Der Proberaum
Was haben Gitarren-Götter wie Jimi Hendrix, Carlos Santana und Eric Clapton gemeinsam? Sie alle begannen ihre Karrieren in dunklen Kellern und Proberäumen, in denen sie oft unter widrigen Bedingungen tagein tagaus ihre Anschläge und Riffs bis zur Perfektion übten, bevor sie zu anerkannten Größen des Musikgeschäfts aufstiegen. Ihr Beispiel zeigt, dass ohne Übung noch kein Gitarren-Meister vom Himmel gefallen ist. Ein richtiger Proberaum ist deswegen für jeden Musiker von großer Bedeutung – vor allem wenn man nicht als Einzelkünstler im stillen Kämmerlein probt, sondern gemeinsam mit einer Band musizieren möchte. Am Anfang einer jeden Bandkarriere steht deswegen immer die Suche nach einem geeigneten Proberaum.

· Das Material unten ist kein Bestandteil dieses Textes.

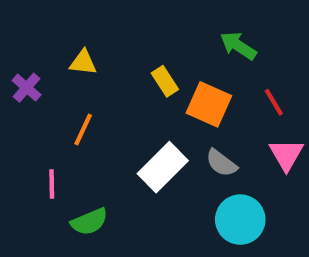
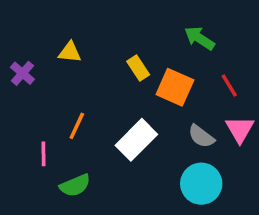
orange line: (83, 129) -> (77, 126), moved
gray semicircle: (221, 163) -> (201, 136), moved

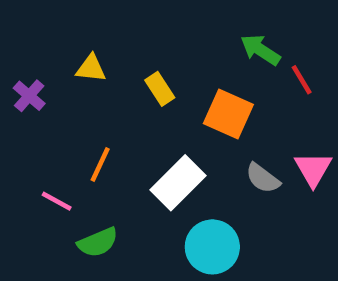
yellow rectangle: (138, 68) -> (160, 89), moved
red line: (229, 86) -> (302, 80), moved
pink line: (43, 154) -> (57, 201), turned -60
cyan circle: (201, 184) -> (212, 247), moved

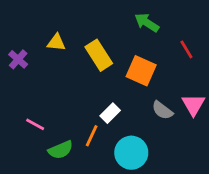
green arrow: (260, 50) -> (147, 23), moved
yellow rectangle: (160, 89) -> (99, 55), size x1.5
orange line: (100, 164) -> (92, 136), moved
white rectangle: (178, 183) -> (110, 113), size x0.6

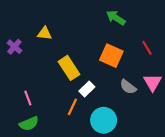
red line: (186, 49) -> (147, 48), moved
yellow rectangle: (99, 55) -> (69, 68), moved
pink line: (35, 124) -> (28, 98), turned 40
green semicircle: (61, 150) -> (29, 124), moved

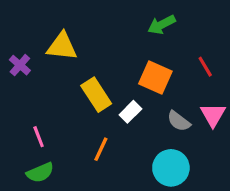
green arrow: (116, 18) -> (162, 25), turned -60
yellow triangle: (45, 33) -> (62, 46), size x1.5
white rectangle: (87, 89) -> (130, 112), moved
cyan circle: (104, 120) -> (171, 168), moved

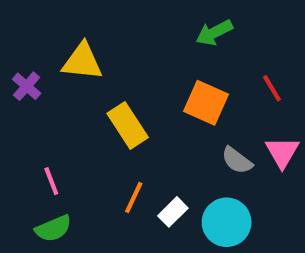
white rectangle: (130, 112) -> (173, 212), moved

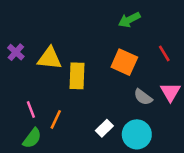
yellow triangle: (82, 61) -> (50, 58), moved
yellow rectangle: (128, 125) -> (77, 76), turned 35
orange line: (134, 198) -> (56, 119), moved
green semicircle: (53, 228) -> (32, 138), turned -30

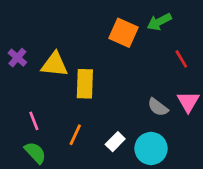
green arrow: (129, 20) -> (159, 22), moved
orange square: (124, 62) -> (123, 33), moved
orange line: (56, 119) -> (75, 135), moved
green semicircle: (32, 138) -> (35, 153), turned -80

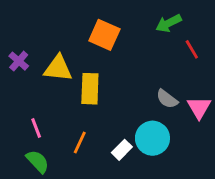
orange square: (123, 33) -> (104, 35), moved
red line: (181, 59) -> (192, 49), moved
gray semicircle: (158, 107) -> (167, 99), moved
cyan circle: (151, 149) -> (152, 138), moved

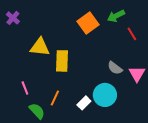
orange square: (104, 35) -> (88, 23), moved, turned 30
purple cross: (19, 61) -> (13, 18), moved
green semicircle: (38, 161) -> (37, 111), moved

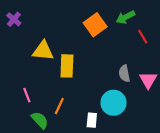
gray semicircle: (115, 68) -> (124, 73), turned 42
white rectangle: (84, 103) -> (92, 120), moved, turned -40

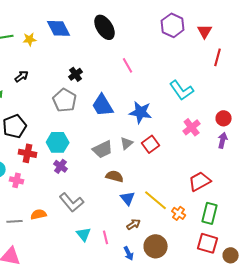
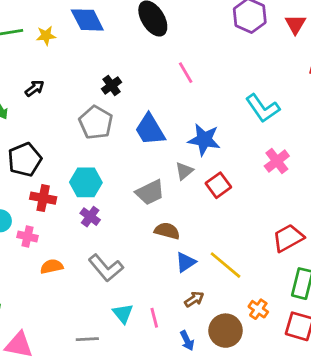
gray triangle: (127, 143) -> (184, 171), moved
blue triangle: (128, 198) -> (186, 262), turned 35
orange cross: (179, 213) -> (258, 309), moved
orange semicircle: (39, 214) -> (52, 266), moved
gray line: (15, 221) -> (87, 339), moved

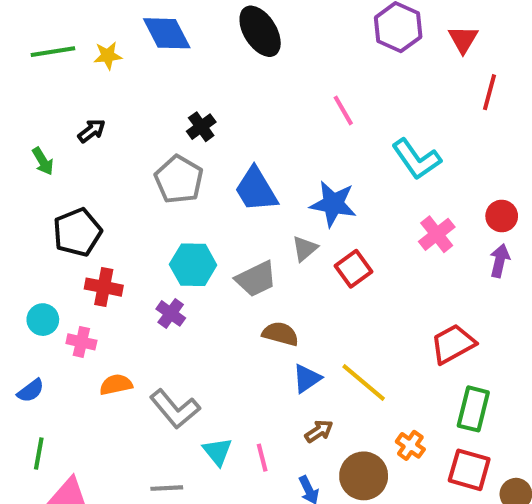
pink line: (186, 73) -> (343, 110), moved
cyan hexagon: (86, 182) -> (193, 265), moved
gray L-shape: (106, 268) -> (175, 409), moved

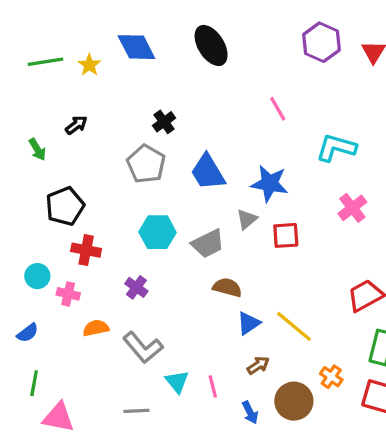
yellow star: (108, 56) -> (89, 65), turned -30
cyan L-shape: (416, 159) -> (336, 148), turned 141
red square: (353, 269) -> (286, 235), turned 32
purple cross: (171, 313) -> (136, 287), moved

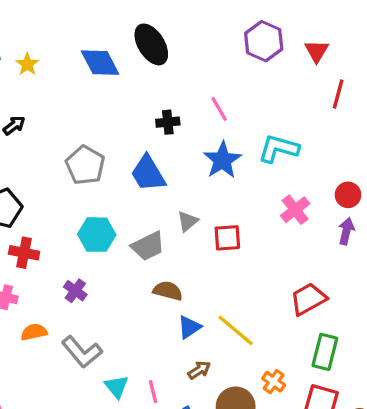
blue diamond: (136, 47) -> (100, 63), moved
black cross: (164, 122) -> (168, 122), moved, turned 30
blue star: (270, 183) -> (222, 160), moved, turned 30

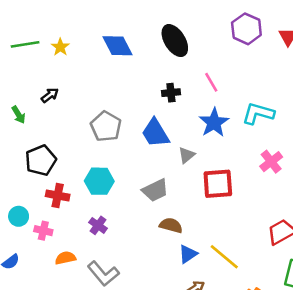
black ellipse: (151, 44) -> (175, 41), moved
gray triangle: (188, 221) -> (187, 155), moved
cyan hexagon: (97, 235) -> (99, 181), moved
red square: (227, 238) -> (218, 184), size x1.4

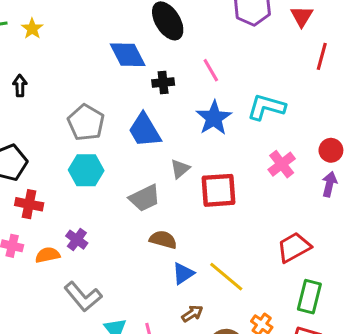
blue diamond: (118, 46) -> (128, 55), moved
black arrow: (50, 95) -> (20, 86), turned -54
gray triangle: (187, 155) -> (180, 169), moved
cyan hexagon: (99, 181) -> (86, 170), moved
orange semicircle: (65, 258) -> (48, 255), moved

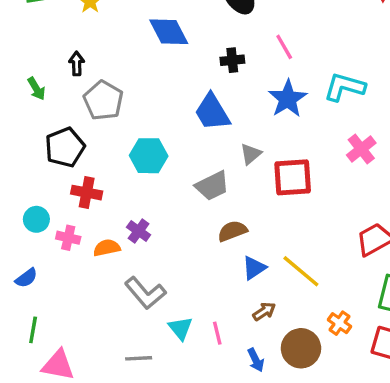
blue diamond: (128, 55) -> (169, 32), moved
gray pentagon: (86, 123) -> (103, 100), moved
brown semicircle: (163, 240) -> (232, 231), turned -36

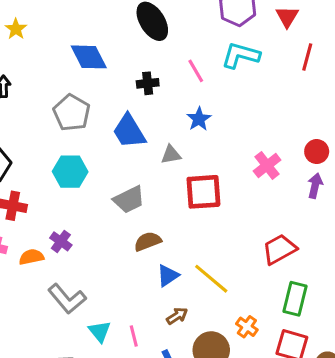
cyan L-shape: (345, 87) -> (241, 55), moved
blue star: (288, 99) -> (199, 119), size x0.7
gray pentagon: (103, 100) -> (72, 113), moved
gray triangle: (251, 154) -> (171, 155), moved, turned 30

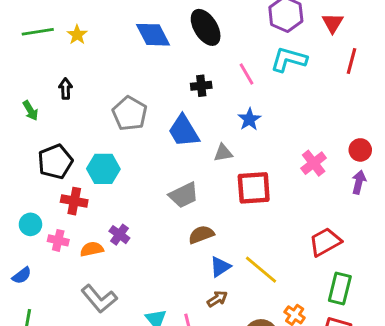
blue diamond: (89, 57) -> (153, 35), moved
cyan hexagon: (70, 172) -> (103, 169), moved
gray L-shape: (67, 299) -> (99, 299), moved
brown arrow: (177, 316) -> (217, 299), moved

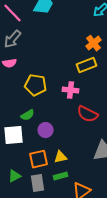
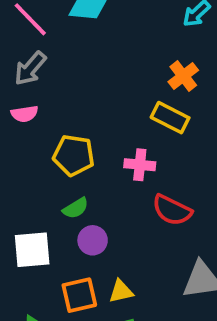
yellow rectangle: (86, 65) -> (170, 118), turned 48
green semicircle: (28, 115) -> (76, 208), moved

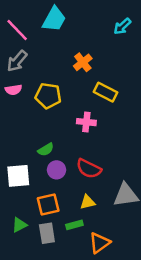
orange cross: (183, 76) -> (83, 62), moved
yellow pentagon: (74, 155) -> (48, 96), moved
red semicircle: (172, 210) -> (89, 169), moved
yellow triangle: (121, 291) -> (88, 202), moved

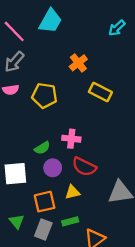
pink cross: (86, 122) -> (71, 139), moved
yellow triangle: (88, 202) -> (72, 192), moved
green triangle: (19, 225) -> (17, 221), turned -42
gray rectangle: (47, 233) -> (43, 230), turned 30

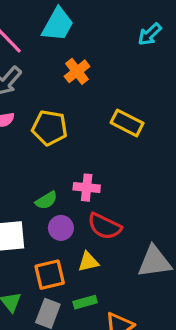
orange cross: (78, 63) -> (77, 71), moved

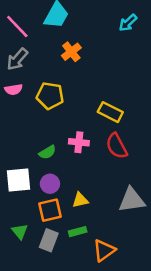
yellow rectangle: (127, 123) -> (110, 112), moved
red semicircle: (104, 226) -> (117, 146), moved, turned 36
purple circle: (61, 228) -> (50, 184), moved

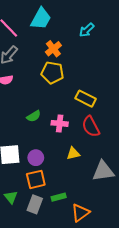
cyan arrow: (128, 23) -> (87, 30), moved
yellow pentagon: (50, 96) -> (52, 73), moved
green semicircle: (47, 152) -> (34, 116), moved
yellow triangle: (80, 200) -> (73, 154), moved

Eigenschaften des Proberaums
Spätestens für die ersten richtigen Jam-Sessions mit E-Gitarre, Schlagzeug und Co. wird es ein wenig eng im heimischen Wohnzimmer oder in der Garage am Haus der Eltern. Dann wird es höchste Zeit für einen geeigneten Proberaum, in dem genervte Eltern, Nachbarn und Vermieter einem nicht Tag für Tag wegen der Lärmbelästigung in den Ohren liegen.
Ein Proberaum sollte natürlich ausreichend groß sein, damit alle Musiker samt ihrer Instrumente genügend Platz haben. Wie viel Platz zum Proben benötigt wird, hängt natürlich von der Größe der Band ab sowie von dem Budget, das den Nachwuchsmusikern für die Raummiete zur Verfügung steht.
Um professionell proben zu können, ist die richtige technische Ausstattung von signifikanter Bedeutung. Ausreichende Steckdosen und Kabel sollten vorhanden sein, damit alle Instrumente und Mikrofone mit Strom versorgt werden können. Auch für den Schallschutz sollte gesorgt sein, damit sich Nachbarn in angrenzenden Wohnungen oder öffentlichen Einrichtungen nicht von den Proben gestört fühlen. Spezielle Schutzverkleidungen aus Schaumstoff zur Schalldämmung gibt es preiswert im Fachhandel. Empfehlenswert ist auch, den Probeort in weniger bewohnten Gegenden zu wählen, um einerseits ungestört jammen zu können und anderseits auch niemanden zu belästigen.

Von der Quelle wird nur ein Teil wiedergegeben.